▸ **Task prompt**:
Search the entries below for the string "pour" and copy the lines that hold it.

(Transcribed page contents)
☆ ☆ ☆ ☆

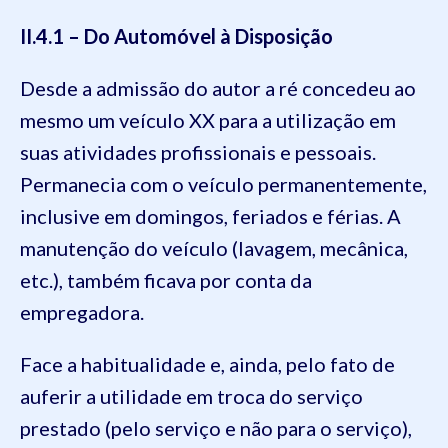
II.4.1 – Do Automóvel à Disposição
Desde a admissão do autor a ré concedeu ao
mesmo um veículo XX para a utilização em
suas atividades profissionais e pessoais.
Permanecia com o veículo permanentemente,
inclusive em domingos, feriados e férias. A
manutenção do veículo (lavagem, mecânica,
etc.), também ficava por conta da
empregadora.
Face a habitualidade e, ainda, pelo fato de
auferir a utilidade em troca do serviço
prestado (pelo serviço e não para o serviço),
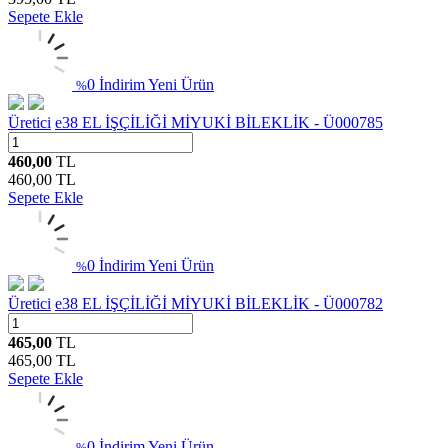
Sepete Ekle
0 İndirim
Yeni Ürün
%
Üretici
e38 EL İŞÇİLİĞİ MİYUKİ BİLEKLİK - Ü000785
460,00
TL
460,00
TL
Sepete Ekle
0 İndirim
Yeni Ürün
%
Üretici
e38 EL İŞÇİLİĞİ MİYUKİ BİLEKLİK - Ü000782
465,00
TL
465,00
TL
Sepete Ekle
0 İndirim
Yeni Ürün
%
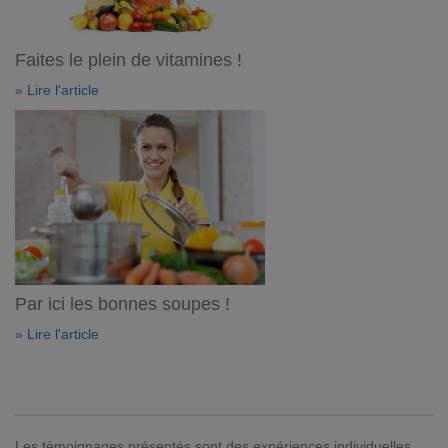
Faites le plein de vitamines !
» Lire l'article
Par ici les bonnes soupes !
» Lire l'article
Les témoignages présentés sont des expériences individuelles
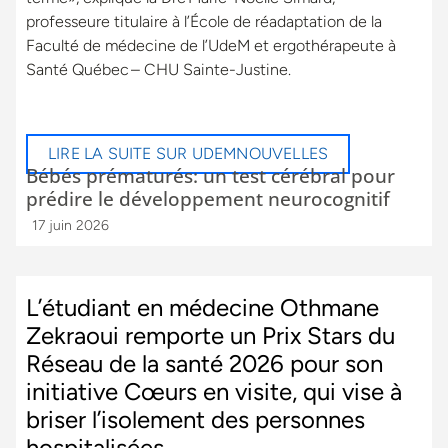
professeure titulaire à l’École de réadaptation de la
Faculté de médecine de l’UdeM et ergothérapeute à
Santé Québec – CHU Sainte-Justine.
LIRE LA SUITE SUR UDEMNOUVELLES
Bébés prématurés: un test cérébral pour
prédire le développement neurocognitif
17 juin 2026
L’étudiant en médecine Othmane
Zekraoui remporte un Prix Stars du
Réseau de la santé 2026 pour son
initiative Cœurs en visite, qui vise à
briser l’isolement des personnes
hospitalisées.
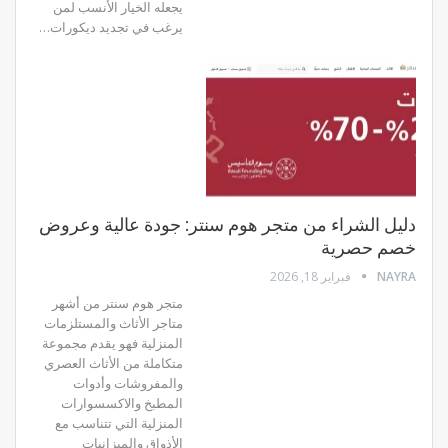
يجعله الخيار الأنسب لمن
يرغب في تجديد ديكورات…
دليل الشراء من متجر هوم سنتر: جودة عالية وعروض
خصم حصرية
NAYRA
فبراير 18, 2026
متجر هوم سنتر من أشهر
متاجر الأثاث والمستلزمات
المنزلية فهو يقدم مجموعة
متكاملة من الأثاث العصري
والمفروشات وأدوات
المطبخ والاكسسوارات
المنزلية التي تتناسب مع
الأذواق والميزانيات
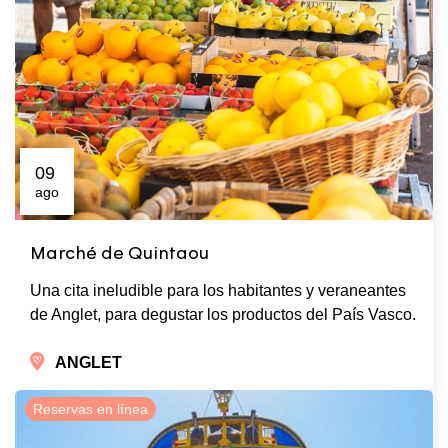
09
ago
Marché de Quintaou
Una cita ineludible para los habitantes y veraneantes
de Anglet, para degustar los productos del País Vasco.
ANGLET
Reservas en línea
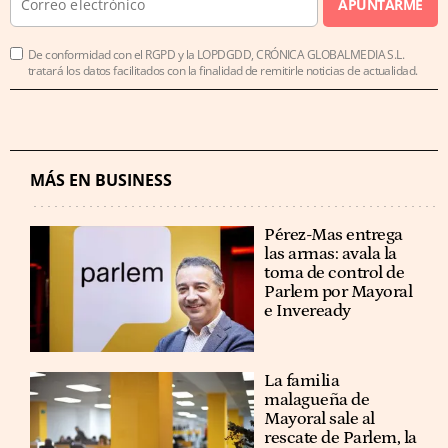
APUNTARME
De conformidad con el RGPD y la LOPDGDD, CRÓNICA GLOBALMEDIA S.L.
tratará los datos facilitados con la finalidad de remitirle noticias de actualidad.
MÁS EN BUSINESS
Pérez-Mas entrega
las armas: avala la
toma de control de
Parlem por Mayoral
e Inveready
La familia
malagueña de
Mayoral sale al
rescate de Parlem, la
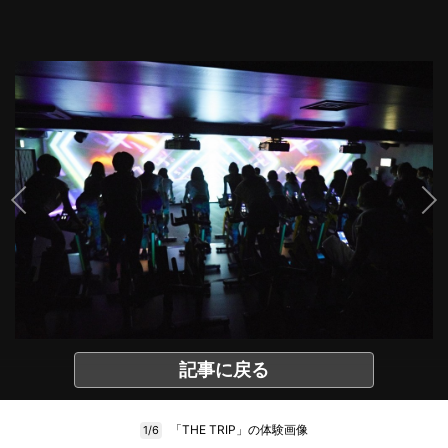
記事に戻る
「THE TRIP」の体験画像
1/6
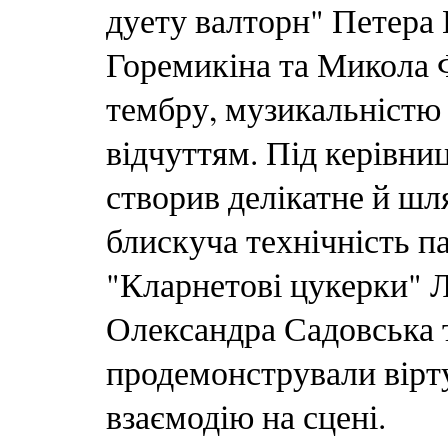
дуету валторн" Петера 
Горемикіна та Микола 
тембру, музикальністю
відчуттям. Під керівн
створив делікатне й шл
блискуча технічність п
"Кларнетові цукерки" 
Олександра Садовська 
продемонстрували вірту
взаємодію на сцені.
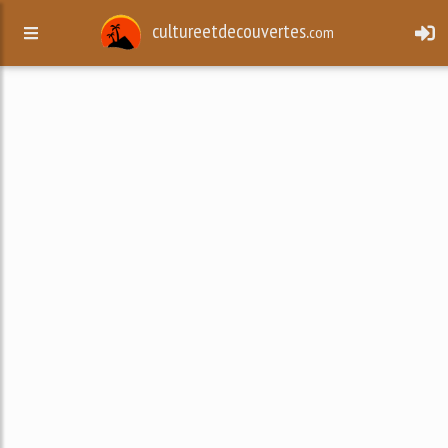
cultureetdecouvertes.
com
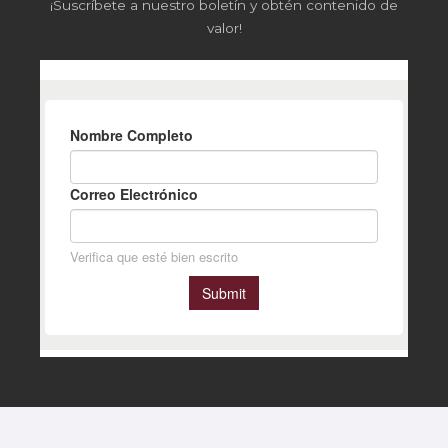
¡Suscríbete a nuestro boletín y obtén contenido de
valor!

☆ ☆ ☆ ☆

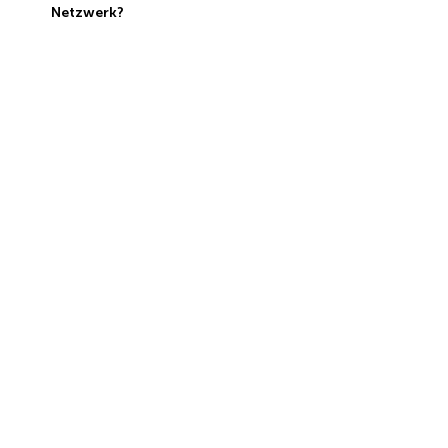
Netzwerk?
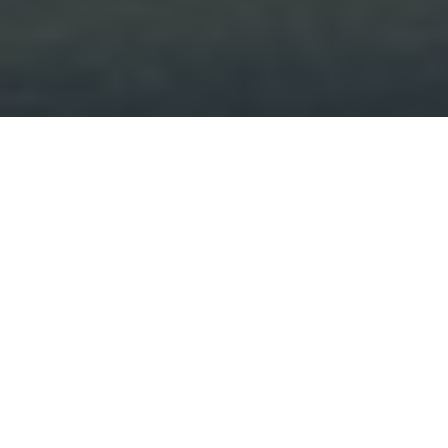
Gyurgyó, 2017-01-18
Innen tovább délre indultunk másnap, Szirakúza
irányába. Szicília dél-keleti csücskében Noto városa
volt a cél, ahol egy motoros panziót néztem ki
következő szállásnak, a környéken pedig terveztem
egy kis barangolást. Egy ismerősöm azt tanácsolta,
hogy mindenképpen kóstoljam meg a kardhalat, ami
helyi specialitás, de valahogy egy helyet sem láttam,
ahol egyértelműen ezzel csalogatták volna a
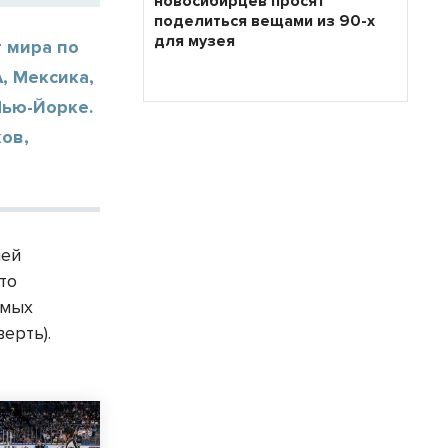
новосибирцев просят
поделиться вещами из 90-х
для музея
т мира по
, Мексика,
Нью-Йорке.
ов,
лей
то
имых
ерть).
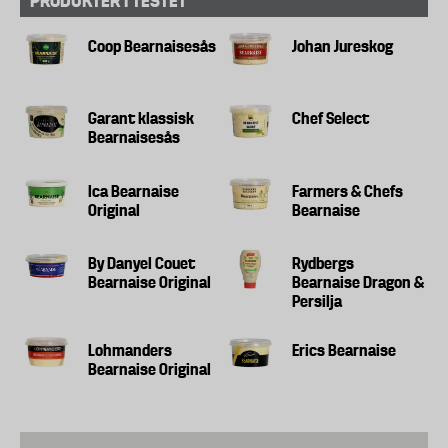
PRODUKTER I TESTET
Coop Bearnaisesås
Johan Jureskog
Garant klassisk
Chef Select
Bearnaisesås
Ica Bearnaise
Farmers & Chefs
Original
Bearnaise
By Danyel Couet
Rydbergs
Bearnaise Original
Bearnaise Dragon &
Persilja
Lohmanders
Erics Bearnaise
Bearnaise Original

☆ ☆ ☆ ☆

▸ **Result of this exercise**:
Bébés prématurés: un test cérébral pour
Réseau de la santé 2026 pour son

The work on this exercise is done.